Picture this: you’re facilitating a live training session for your organization, and it comes time to ask for learner input. You open the floor for contributions with the common phrase, “A penny for your thoughts?”
And you get crickets. Your previously lively cohort goes silent. Some participants look utterly confused.
What happened? Your figure of speech may have confused your global learners.
Facilitators spend hours preparing for programs and consider the learning environment, training content, and experience level of learners. Those factors certainly impact the success of a blended learning campaign.
But the language used in the delivery of information also plays a critical role. Without a doubt, our organizations now support learners across the globe. Each participant brings with them a unique perspective, culture, and understanding of the language used in live and self-directed lessons.
Facilitators must consciously present information by limiting the use of idioms, “a phrase of expression that means something other than the literal meaning of its individual words.” Designers also need to limit the inclusion of regional phrases in learner-facing materials.

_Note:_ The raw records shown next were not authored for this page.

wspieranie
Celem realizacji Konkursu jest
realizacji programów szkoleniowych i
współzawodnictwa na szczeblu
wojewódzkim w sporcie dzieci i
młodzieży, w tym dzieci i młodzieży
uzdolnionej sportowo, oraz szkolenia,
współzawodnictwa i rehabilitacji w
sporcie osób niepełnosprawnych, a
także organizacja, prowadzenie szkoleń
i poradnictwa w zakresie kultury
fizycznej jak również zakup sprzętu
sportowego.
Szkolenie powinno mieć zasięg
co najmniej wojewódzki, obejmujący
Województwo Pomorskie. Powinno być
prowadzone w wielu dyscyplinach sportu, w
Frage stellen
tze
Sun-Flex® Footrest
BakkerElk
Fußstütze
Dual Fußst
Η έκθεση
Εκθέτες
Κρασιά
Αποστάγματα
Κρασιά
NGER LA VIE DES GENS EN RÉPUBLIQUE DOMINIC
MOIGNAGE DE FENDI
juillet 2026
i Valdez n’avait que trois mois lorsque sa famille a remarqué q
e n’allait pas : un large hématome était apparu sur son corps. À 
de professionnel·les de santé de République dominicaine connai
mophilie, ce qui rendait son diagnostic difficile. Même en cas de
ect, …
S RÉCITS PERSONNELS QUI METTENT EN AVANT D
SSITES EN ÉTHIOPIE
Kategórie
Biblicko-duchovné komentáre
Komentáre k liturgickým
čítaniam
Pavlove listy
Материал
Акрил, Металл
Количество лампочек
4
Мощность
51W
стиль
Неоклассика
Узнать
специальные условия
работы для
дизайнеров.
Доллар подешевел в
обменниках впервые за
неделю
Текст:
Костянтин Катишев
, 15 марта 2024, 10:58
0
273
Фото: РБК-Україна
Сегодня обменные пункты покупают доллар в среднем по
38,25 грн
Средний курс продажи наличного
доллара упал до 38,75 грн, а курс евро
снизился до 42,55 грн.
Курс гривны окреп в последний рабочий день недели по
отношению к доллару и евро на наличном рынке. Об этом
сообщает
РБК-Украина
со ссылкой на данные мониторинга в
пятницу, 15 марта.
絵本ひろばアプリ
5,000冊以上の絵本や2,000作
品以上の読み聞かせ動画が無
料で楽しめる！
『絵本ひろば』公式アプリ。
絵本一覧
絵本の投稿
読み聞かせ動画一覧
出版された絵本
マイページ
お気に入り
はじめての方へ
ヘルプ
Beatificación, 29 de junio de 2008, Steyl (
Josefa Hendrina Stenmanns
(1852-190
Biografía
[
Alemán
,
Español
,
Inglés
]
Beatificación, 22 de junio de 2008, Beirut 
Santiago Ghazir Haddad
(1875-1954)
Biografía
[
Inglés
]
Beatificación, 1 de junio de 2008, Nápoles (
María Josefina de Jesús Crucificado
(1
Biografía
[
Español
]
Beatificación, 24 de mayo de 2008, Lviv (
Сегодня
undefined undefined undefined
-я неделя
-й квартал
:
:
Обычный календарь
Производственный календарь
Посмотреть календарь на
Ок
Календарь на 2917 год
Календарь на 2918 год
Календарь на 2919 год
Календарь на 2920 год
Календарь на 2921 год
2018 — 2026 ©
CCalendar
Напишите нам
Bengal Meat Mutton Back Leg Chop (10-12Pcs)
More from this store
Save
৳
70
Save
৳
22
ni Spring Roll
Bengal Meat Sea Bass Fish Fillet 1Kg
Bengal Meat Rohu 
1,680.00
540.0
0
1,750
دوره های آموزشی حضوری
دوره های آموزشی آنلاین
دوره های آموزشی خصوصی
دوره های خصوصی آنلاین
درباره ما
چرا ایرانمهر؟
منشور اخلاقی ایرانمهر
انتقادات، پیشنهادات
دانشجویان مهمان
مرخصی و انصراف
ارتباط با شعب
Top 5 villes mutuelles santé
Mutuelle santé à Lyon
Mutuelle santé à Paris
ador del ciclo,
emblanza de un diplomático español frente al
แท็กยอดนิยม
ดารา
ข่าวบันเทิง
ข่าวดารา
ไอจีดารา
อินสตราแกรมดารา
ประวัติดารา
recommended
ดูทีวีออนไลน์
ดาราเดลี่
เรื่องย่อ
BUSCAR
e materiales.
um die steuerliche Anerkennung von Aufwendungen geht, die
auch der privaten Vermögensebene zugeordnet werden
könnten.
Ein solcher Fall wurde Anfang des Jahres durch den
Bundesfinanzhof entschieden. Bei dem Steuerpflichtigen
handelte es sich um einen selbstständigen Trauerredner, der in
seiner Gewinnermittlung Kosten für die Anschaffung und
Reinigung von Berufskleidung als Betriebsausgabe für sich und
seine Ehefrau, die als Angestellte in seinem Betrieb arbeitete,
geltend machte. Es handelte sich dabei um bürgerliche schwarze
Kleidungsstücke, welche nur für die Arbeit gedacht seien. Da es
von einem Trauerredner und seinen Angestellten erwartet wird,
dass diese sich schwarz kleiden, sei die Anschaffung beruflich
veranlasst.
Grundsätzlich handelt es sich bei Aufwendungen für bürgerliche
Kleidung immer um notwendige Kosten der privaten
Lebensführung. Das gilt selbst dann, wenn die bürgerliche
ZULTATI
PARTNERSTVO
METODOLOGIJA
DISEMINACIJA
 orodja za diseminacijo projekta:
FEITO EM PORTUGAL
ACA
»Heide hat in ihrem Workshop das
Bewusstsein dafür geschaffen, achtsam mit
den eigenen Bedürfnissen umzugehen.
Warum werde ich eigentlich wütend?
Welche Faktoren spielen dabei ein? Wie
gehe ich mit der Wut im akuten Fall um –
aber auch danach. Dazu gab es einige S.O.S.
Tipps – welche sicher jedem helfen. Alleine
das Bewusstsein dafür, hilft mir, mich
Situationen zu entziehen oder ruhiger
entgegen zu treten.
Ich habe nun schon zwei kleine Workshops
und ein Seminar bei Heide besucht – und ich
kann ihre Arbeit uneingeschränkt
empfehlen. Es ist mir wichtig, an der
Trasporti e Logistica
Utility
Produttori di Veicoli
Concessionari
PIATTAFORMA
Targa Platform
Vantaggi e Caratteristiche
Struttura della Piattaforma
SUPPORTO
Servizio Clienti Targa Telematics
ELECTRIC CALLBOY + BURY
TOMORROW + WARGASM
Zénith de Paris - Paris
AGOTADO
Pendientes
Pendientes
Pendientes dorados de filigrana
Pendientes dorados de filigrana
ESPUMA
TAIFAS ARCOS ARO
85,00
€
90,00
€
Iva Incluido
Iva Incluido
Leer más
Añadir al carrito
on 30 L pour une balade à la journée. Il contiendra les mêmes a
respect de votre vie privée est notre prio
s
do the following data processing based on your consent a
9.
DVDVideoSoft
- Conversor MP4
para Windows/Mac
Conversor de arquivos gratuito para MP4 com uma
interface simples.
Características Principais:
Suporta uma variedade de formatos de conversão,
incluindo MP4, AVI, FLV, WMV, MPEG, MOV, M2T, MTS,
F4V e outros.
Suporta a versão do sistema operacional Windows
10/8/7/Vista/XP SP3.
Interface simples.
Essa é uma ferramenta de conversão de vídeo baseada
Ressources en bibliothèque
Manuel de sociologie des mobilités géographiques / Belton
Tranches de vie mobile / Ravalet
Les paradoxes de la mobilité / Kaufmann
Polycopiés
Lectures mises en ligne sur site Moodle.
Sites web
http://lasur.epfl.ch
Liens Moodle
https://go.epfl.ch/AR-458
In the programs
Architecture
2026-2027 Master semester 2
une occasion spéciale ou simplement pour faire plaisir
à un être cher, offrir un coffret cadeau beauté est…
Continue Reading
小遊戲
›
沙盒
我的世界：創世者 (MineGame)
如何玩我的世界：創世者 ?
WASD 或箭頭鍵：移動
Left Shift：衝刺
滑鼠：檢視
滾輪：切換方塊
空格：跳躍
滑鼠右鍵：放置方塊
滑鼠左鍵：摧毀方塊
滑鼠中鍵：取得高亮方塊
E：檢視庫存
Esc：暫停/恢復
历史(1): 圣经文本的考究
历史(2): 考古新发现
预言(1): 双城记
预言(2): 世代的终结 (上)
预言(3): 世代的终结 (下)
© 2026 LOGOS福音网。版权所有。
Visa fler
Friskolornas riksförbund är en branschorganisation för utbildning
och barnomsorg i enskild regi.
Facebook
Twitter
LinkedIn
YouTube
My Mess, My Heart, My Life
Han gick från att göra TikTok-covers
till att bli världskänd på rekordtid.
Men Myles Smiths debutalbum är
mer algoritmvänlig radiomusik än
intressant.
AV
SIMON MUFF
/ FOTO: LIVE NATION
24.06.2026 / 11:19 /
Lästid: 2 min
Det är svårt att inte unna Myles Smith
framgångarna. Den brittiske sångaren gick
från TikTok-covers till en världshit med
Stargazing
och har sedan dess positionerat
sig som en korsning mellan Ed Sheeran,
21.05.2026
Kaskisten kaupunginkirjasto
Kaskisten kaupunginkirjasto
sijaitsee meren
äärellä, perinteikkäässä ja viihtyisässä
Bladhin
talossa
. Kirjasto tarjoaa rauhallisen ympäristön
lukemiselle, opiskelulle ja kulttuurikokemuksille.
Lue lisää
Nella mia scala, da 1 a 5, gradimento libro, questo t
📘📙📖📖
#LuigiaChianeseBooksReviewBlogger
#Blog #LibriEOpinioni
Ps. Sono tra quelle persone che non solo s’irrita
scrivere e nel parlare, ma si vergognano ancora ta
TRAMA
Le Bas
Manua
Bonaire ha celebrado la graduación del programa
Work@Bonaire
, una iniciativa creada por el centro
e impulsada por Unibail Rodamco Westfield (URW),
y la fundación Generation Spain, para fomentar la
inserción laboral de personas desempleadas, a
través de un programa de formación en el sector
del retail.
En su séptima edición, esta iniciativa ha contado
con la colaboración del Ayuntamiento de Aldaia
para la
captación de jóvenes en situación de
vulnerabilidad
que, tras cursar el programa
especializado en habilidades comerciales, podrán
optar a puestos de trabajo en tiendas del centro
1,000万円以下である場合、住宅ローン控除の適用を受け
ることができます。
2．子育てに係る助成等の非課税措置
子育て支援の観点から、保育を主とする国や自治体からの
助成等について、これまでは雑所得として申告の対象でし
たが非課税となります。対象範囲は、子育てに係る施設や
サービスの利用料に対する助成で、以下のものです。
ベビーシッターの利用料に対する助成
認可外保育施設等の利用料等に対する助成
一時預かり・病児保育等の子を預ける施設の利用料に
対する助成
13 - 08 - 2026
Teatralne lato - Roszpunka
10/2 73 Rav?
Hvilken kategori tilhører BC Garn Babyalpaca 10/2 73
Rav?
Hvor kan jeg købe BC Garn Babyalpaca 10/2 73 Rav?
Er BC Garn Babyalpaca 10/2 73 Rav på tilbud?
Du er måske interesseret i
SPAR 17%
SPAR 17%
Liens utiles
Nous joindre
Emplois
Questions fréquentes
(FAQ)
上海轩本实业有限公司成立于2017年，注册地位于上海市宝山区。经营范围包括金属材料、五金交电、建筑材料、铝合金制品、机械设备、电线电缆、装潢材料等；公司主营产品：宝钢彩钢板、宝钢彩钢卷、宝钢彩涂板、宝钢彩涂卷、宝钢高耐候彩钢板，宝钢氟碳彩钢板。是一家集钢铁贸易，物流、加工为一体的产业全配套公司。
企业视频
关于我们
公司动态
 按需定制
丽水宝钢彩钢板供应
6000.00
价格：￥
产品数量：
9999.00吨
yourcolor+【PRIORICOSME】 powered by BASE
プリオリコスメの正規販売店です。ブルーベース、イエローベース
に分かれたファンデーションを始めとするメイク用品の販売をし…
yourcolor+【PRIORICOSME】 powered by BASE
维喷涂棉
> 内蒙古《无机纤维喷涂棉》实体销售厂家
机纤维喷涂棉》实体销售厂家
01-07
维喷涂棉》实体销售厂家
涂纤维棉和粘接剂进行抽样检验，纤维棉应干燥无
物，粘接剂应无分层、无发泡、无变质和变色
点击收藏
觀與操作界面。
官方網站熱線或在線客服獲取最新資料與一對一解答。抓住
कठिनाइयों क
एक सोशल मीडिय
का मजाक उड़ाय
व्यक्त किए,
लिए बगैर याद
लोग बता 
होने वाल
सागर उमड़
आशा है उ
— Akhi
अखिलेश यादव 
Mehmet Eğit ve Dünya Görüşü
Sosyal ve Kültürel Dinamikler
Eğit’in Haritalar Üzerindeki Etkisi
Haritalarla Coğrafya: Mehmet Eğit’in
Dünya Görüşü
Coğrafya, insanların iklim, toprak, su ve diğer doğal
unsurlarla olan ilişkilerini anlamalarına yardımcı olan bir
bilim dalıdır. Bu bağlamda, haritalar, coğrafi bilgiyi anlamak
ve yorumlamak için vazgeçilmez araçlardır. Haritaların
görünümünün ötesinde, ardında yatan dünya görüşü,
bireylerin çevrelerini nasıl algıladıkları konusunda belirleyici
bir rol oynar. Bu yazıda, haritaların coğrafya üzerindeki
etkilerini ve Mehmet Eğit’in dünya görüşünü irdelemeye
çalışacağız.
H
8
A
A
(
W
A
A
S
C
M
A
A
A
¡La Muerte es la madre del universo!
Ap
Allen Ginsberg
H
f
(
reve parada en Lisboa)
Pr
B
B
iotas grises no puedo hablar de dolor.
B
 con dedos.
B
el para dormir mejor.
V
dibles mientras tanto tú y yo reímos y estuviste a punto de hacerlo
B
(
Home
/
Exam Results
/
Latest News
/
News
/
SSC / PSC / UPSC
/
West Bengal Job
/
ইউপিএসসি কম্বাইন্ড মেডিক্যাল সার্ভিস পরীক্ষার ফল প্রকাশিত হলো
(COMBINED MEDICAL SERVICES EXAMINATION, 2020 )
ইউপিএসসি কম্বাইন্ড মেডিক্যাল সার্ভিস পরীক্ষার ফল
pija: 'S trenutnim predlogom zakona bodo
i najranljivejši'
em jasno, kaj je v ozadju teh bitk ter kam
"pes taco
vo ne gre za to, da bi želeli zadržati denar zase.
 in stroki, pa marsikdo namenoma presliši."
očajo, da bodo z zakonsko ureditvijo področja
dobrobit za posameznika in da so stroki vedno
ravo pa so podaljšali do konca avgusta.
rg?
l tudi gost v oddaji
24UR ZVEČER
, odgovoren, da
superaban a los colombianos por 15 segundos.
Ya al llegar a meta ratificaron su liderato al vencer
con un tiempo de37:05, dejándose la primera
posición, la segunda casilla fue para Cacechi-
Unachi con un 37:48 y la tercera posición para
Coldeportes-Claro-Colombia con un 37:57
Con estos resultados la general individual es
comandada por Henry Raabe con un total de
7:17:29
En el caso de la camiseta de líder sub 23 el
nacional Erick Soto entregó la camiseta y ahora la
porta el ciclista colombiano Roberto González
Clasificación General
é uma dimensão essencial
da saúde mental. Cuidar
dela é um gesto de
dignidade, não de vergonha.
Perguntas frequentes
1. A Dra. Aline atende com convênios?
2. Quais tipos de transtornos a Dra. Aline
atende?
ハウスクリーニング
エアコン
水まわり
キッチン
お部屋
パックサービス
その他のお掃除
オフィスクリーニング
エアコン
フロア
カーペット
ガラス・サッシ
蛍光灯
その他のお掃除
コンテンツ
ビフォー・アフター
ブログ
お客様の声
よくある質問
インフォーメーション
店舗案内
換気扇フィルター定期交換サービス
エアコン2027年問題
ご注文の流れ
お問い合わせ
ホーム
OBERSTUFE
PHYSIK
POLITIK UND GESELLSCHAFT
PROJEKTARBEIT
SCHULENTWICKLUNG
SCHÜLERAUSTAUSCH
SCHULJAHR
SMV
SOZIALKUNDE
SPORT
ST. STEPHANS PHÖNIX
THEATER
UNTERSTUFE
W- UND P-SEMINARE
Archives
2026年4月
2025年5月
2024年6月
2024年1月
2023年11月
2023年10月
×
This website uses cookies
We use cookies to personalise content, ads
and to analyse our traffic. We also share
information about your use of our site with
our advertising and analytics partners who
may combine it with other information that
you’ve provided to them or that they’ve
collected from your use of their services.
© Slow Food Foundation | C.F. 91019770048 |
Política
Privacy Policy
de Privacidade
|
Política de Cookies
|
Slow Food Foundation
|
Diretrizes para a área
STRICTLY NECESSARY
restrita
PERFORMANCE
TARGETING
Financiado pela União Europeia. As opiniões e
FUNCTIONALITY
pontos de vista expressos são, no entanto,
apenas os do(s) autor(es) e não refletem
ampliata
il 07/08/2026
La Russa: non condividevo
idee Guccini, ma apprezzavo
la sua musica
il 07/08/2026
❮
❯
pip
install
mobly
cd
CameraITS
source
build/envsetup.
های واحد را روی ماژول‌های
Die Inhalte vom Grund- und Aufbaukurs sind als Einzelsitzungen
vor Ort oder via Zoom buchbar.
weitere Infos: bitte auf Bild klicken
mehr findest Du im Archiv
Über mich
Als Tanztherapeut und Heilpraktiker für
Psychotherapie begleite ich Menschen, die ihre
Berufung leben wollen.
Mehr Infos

Ready for some additional examples and explanation?
Donna the Designer, our resident design super hero, shares why learning professionals need to 86 the Idioms in her adventure with Stan-the-Fairly-New-Design-Man. Watch and learn in under four minutes with this helpful video.
The moral of this story: while idioms exist in all languages, they’re often not universal. If we’re not careful, we can unwittingly confuse, alienate, or offend learners.